Please list all lines of the material below in which the string "AGOSTO" occurs.
════════════════════
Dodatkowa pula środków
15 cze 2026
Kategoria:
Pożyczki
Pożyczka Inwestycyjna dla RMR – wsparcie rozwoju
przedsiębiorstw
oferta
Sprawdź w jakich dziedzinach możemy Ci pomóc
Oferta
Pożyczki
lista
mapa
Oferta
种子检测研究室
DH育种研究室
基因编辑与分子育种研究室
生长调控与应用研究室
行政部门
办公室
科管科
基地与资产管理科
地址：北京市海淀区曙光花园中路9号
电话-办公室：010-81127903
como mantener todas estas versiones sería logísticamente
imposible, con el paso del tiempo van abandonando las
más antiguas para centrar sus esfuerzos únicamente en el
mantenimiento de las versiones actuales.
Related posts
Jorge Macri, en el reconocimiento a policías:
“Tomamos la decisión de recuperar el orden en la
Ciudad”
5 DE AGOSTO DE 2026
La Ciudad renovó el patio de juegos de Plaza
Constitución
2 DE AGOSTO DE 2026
════════════════════
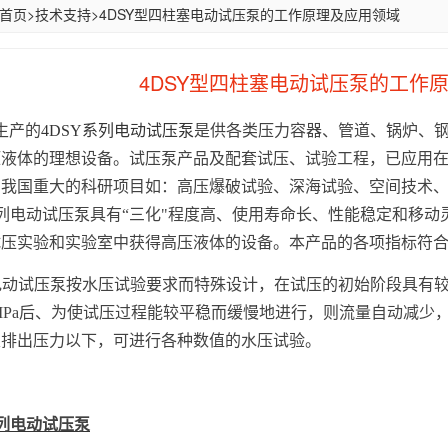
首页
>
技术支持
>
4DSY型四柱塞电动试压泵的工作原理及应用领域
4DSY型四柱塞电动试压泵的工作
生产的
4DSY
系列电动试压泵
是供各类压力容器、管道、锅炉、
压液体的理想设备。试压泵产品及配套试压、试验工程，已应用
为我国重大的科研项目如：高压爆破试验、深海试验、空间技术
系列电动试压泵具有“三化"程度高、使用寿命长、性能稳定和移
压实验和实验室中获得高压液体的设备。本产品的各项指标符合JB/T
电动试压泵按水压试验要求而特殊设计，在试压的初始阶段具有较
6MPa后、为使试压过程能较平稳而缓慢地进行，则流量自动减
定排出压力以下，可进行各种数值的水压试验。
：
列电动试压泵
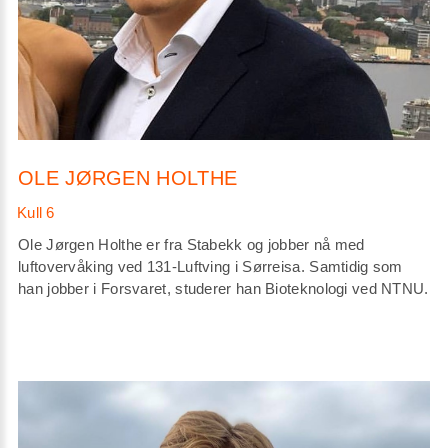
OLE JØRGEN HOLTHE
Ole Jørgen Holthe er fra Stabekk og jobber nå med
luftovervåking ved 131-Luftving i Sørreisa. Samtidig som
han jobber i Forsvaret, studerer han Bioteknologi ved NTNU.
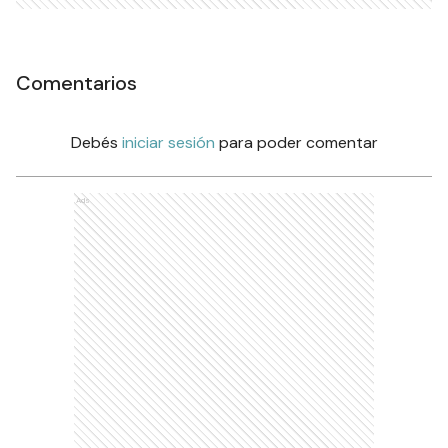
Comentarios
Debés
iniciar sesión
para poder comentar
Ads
════════════════════
TASK RESULT:
5 DE AGOSTO DE 2026
2 DE AGOSTO DE 2026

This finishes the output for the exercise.